É impressionante a atualidade dos seus ensinamentos, que se leem como acabassem de ser escritos: «Querer melhorar a economia à custa do sacrifício do homem, no intuito de, num futuro, mais ou menos próximo, lhe poder valer, não será o mesmo que obrigar-se um homem a passar fome durante uns anos para poder juntar dinheiro a fim, de, mais tarde, levar uma vida regalada? Quando chegar a ter dinheiro para o gozar, já tem os ossos debaixo da terra ou, pelo menos, está em luta com a tuberculose ou com anemia perniciosa, de que nunca mais se curará por dinheiro que tenha. Encarar os problemas sob o ponto de vista económico, desprezando no ponto de vista social, é agravar o mal social. Quando o económico estiver salvo, talvez o social já não tenha remédio. (…) Não se despreze o ponto de vista social quando se resolvam os problemas, nem se esqueça que a economia é para o homem, e não o homem para a economia, com tantas vezes se faz não só em empresas particulares como em repartições do Estado. Olhe-se para as coisas do tempo, não vá estar desenganado o doente quando houver meios para o começar a tratar» («O Trabalhador», 15.1.1939).

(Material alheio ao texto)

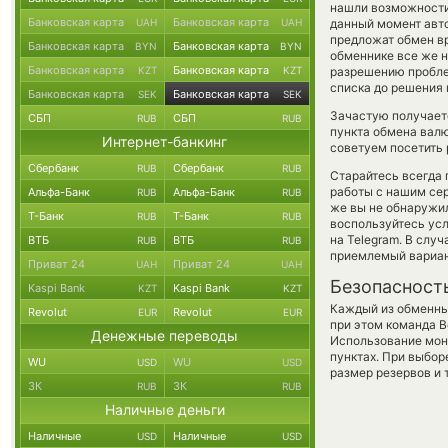
нашли возможности 
Банковская карта
Банковская карта
UAH
UAH
данный момент авт
предложат обмен вру
Банковская карта
Банковская карта
BYN
BYN
обменнике все же н
Банковская карта
Банковская карта
KZT
KZT
разрешению пробле
списка до решения
Банковская карта
Банковская карта
SEK
SEK
Зачастую получаетс
СБП
СБП
RUB
RUB
пункта обмена валю
Интернет-банкинг
советуем посетить 
Сбербанк
Сбербанк
RUB
RUB
Старайтесь всегда
работы с нашим сер
Альфа-Банк
Альфа-Банк
RUB
RUB
же вы не обнаружил
Т-Банк
Т-Банк
RUB
RUB
воспользуйтесь ус
на Telegram. В слу
ВТБ
ВТБ
RUB
RUB
приемлемый вариан
Приват 24
Приват 24
UAH
UAH
Безопасност
Kaspi Bank
Kaspi Bank
KZT
KZT
Каждый из обменны
Revolut
Revolut
EUR
EUR
при этом команда 
Денежные переводы
Использование мон
пунктах. При выбор
WU
WU
USD
USD
размер резервов и 
ЗК
ЗК
RUB
RUB
Наличные деньги
Наличные
Наличные
USD
USD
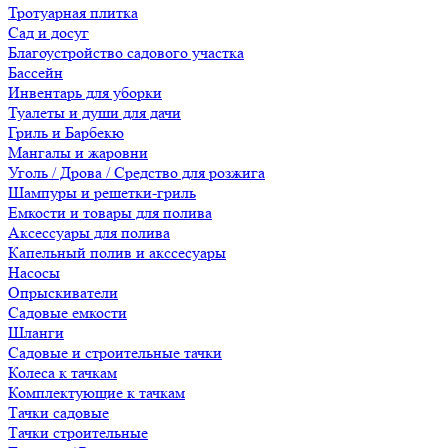
Тротуарная плитка
Сад и досуг
Благоустройство садового участка
Бассейн
Инвентарь для уборки
Туалеты и души для дачи
Гриль и Барбекю
Мангалы и жаровни
Уголь / Дрова / Средство для розжига
Шампуры и решетки-гриль
Емкости и товары для полива
Аксессуары для полива
Капельный полив и акссесуары
Насосы
Опрыскиватели
Садовые емкости
Шланги
Садовые и строительные тачки
Колеса к тачкам
Комплектующие к тачкам
Тачки садовые
Тачки строительные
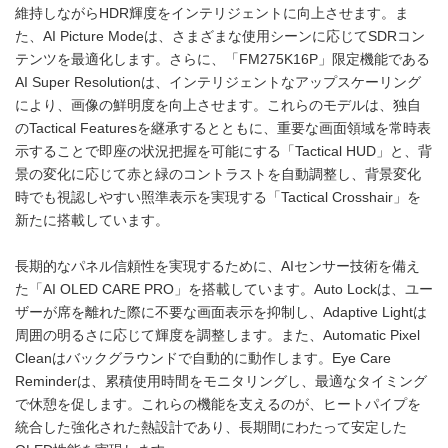
維持しながらHDR輝度をインテリジェントに向上させます。ま
た、AI Picture Modeは、さまざまな使用シーンに応じてSDRコン
テンツを最適化します。さらに、「FM275K16P」限定機能である
AI Super Resolutionは、インテリジェントなアップスケーリング
により、画像の鮮明度を向上させます。これらのモデルは、独自
のTactical Featuresを継承するとともに、重要な画面領域を常時表
示することで即座の状況把握を可能にする「Tactical HUD」と、背
景の変化に応じて赤と緑のコントラストを自動調整し、背景変化
時でも視認しやすい照準表示を実現する「Tactical Crosshair」を
新たに搭載しています。
長期的なパネル信頼性を実現するために、AIセンサー技術を備え
た「AI OLED CARE PRO」を搭載しています。Auto Lockは、ユー
ザーが席を離れた際に不要な画面表示を抑制し、Adaptive Lightは
周囲の明るさに応じて輝度を調整します。また、Automatic Pixel
Cleanはバックグラウンドで自動的に動作します。Eye Care
Reminderは、累積使用時間をモニタリングし、最適なタイミング
で休憩を促します。これらの機能を支えるのが、ヒートパイプを
統合した強化された熱設計であり、長期間にわたって安定した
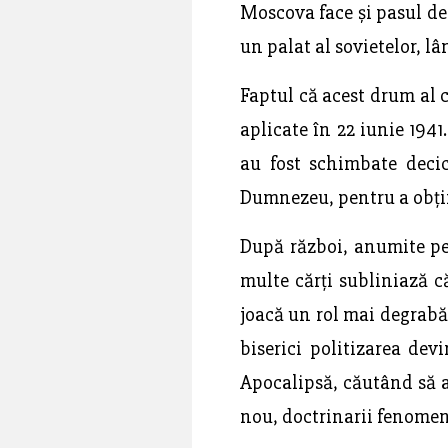
Moscova face și pasul dec
un palat al sovietelor, lâ
Faptul că acest drum al c
aplicate în 22 iunie 194
au fost schimbate decici
Dumnezeu, pentru a obțin
După război, anumite per
multe cărți subliniază că 
joacă un rol mai degrabă 
biserici politizarea dev
Apocalipsă, căutând să af
nou, doctrinarii fenomen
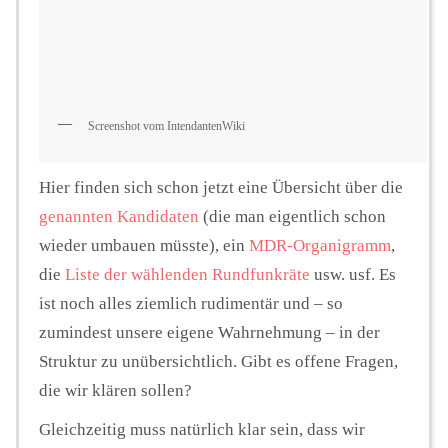
Screenshot vom IntendantenWiki
Hier finden sich schon jetzt eine Übersicht über die
genannten Kandidaten
(die man eigentlich schon
wieder umbauen müsste), ein
MDR-Organigramm
,
die
Liste der wählenden Rundfunkräte
usw. usf. Es
ist noch alles ziemlich rudimentär und – so
zumindest unsere eigene Wahrnehmung – in der
Struktur zu unübersichtlich. Gibt es offene Fragen,
die wir klären sollen?
Gleichzeitig muss natürlich klar sein, dass wir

Tornando-se incómodo, viu-se afastado da representação parlamentar na legislatura iniciada em 1942. A partir de 1948 é alvo de uma dura e persistente campanha política, que visa o seu desprestígio e a redução da sua influência, em virtude da persistência do seu combate à pobreza e em defesa dos direitos dos trabalhadores. O ânimo do Padre Varzim não se abate, seguindo os ensinamentos do futuro Cardeal Cardijn. Em 11 de fevereiro de 1951, no entanto, inicia funções como pároco da Encarnação (Lisboa), onde permaneceu até meados de 1957, desenvolvendo uma notabilíssima ação de combate à exclusão social, de defesa da dignidade das mulheres do Bairro Alto e da integração social das prostitutas. É o tempo de intensas campanhas de difamação e de tentativas de limitar drasticamente a sua intervenção social e pastoral… Todos nos lembramos dos impressionantes testemunhos desse tempo, e a recordação de António Alçada Baptista sobre a coerência do amor cristão que estava bem presente no combate sem tréguas contra todas as formas indignas de pobreza. Os seus detratores conseguiriam, porém, os seus intentos. Os últimos anos da sua vida passou-os em Cristelo (Barcelos), num exílio que muito magoou intimamente o sacerdote, afetando irreversivelmente a sua saúde. Foi, no entanto, um momento em que lançou as bases de um importante movimento associativo que hoje ainda produz bons frutos. O exemplo que nos deixou merece lembrança. Passados cinquenta anos da sua morte, quando relemos os seus textos e os testemunhos sobre a sua ação, percebemos que houve um sentido profético na sua persistente intervenção e na aplicação quotidiana no seu serviço das lições fundamentais do Evangelho. Oiçamo-lo, ainda: «Um cristão, sob pena de trair o cristianismo, não pode deixar de favorecer e desejar que as Nações se entendam, se auxiliem, se unam, se sacrifiquem umas pelas outras, se deem mutuamente as mãos. Amai-vos uns aos outros! O dever do amor implica união. Sendo todos irmãos, apenas oporemos a nossa recusa àqueles que vierem para nós, não como irmãos, mas como dominadores. Se uma união europeia significa, como parece significar, fraternidade, dêmo-nos a ela de alma e coração, que assim realizaremos a paz e a felicidade das futuras gerações» (25.5.48).